Non-governmental organisation

CCJO René Cassin – more commonly known as René Cassin – is a charitable human rights NGO that works to promote and protect universal human rights, drawing on Jewish experiences and values. The organisation does this by campaigning for change in defined human rights areas through a combination of advocacy, policy analysis, public campaigning and education and building the capacity of activists and lawyers to promote and protect human rights. The organisation works in human rights areas that bear some relation to Jewish experience, such as discrimination, asylum, and genocide. The organisation holds special consultative status with the United Nations as a constituent organisation of the Consultative Council of Jewish Organisation (CCJO). The CCJO's first President was René Cassin, a principal drafter of the UN Declaration of Human Rights, who was awarded the Nobel Peace Prize in 1968 in recognition of his work for human rights as a jurist, academic and statesman. The CCJO has been an active supporter of efforts to increase the effectiveness of the UN's human rights treaties and institutional mechanisms in the intervening decades. From the 1940s to the 1970s it was involved in the creation of the United Nations human rights instruments, which form the basis of the UN's human rights activities today.
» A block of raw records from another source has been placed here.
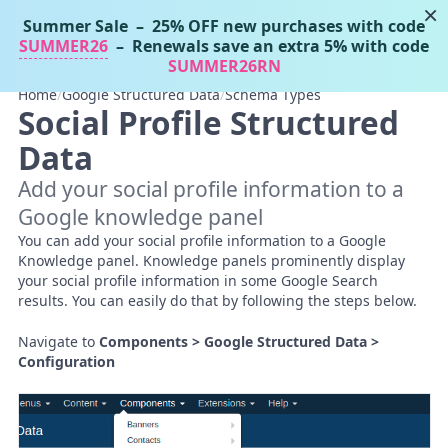
×
Summer Sale
– 25% OFF new purchases with code
Tassos Docs
MENU
SUMMER26
– Renewals save an extra 5% with code
SUMMER26RN
Home
/
Google Structured Data
/
Schema Types
Social Profile Structured
Data
Add your social profile information to a
Google knowledge panel
You can add your social profile information to a Google
Knowledge panel. Knowledge panels prominently display
your social profile information in some Google Search
results. You can easily do that by following the steps below.
Navigate to
Components > Google Structured Data >
Configuration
CCJO René Cassin negotiated the first-ever reference to group / collective rights in a United Nations Instrument (the Basic Principles on Rights to Victims). The principles were adopted by the UN General Assembly in November 2005. The group has also campaigned on refugee rights, genocide prevention, religious freedom, racial equality and international restitution issues. René Cassin also offers human rights education programmes and training sessions.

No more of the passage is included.